Distinguishing faces is something we humans take for granted. While technology has grown exponentially, it has only now reached a phase where viable solutions for facial recognition exist. Computerizing this function has a lot of potentials and use in various markets.
How facial recognition works?
Faces like fingerprints have many distinguishing characteristics. Some software solutions use up to 80 data points.
Some of these include:
- Width of the nose
- Length of the jawline
- Distance between the eyes
- Depth of the eyes
All these 80 unique data points are then stored as a numerical value in a database and are identified as a faceprint.

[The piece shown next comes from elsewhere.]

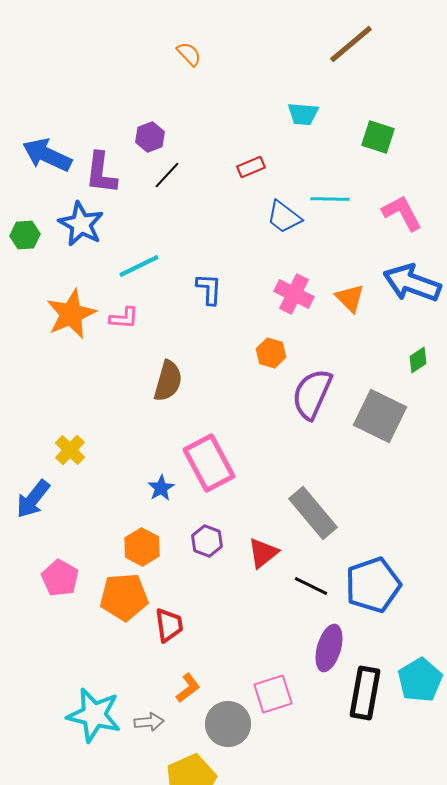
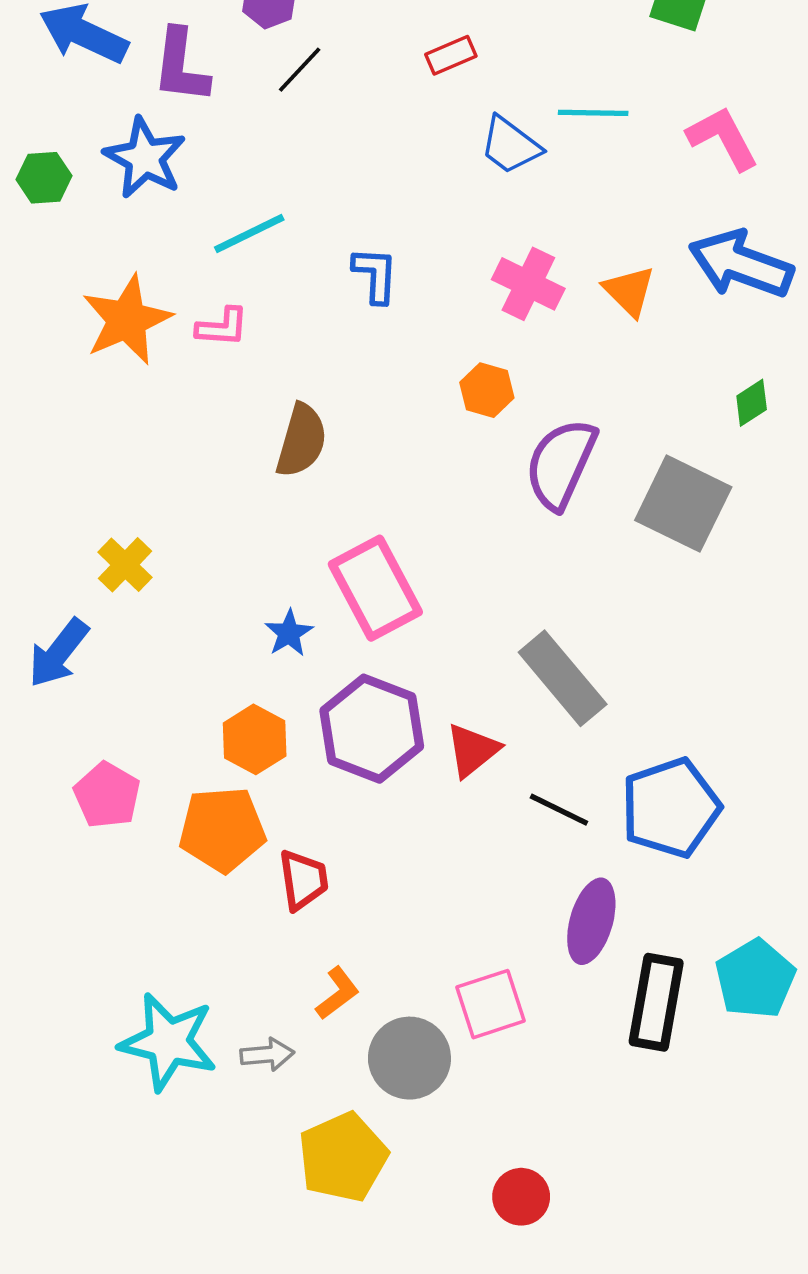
purple hexagon: (207, 541) -> (372, 729), size x1.8

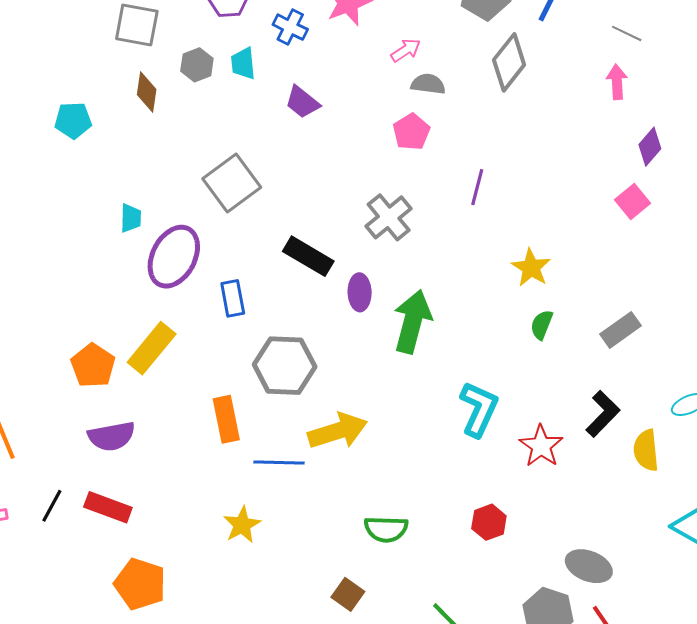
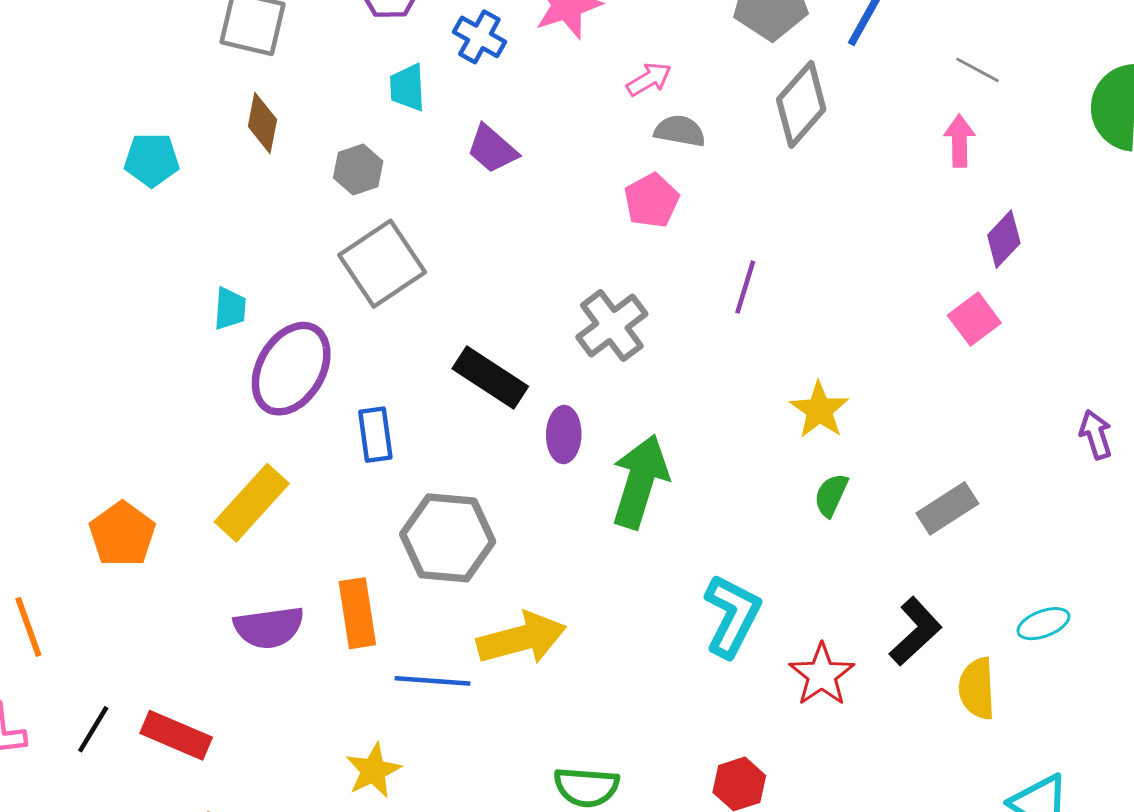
gray hexagon: (197, 65) -> (358, 169), moved
orange pentagon: (93, 366) -> (122, 534), moved
purple semicircle: (112, 436) -> (269, 627), moved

Collecting Data for a Faceprint
For a data capture to be truly effective, the person should be looking directly at the camera, but that rarely happens in real life. To correct for the less than ideal situations there are various solutions available in the market. One such solution is capturing the information in 3D. This affords more data accuracy as the depth and angle measurements are bound to be more effective.
Verification: The System in Action
Detection– The basic image against which the audience faces will be compared to can be obtained from a 2D photograph scanned into the system although capturing a live image using a 3D imager would be better.
Alignment– It would be ideal if the subject was facing the camera directly but as established earlier that rarely happens, so the system compensates for any discrepancies that may
Measurement– The system then measures the different data points and stores them in the database as a faceprint.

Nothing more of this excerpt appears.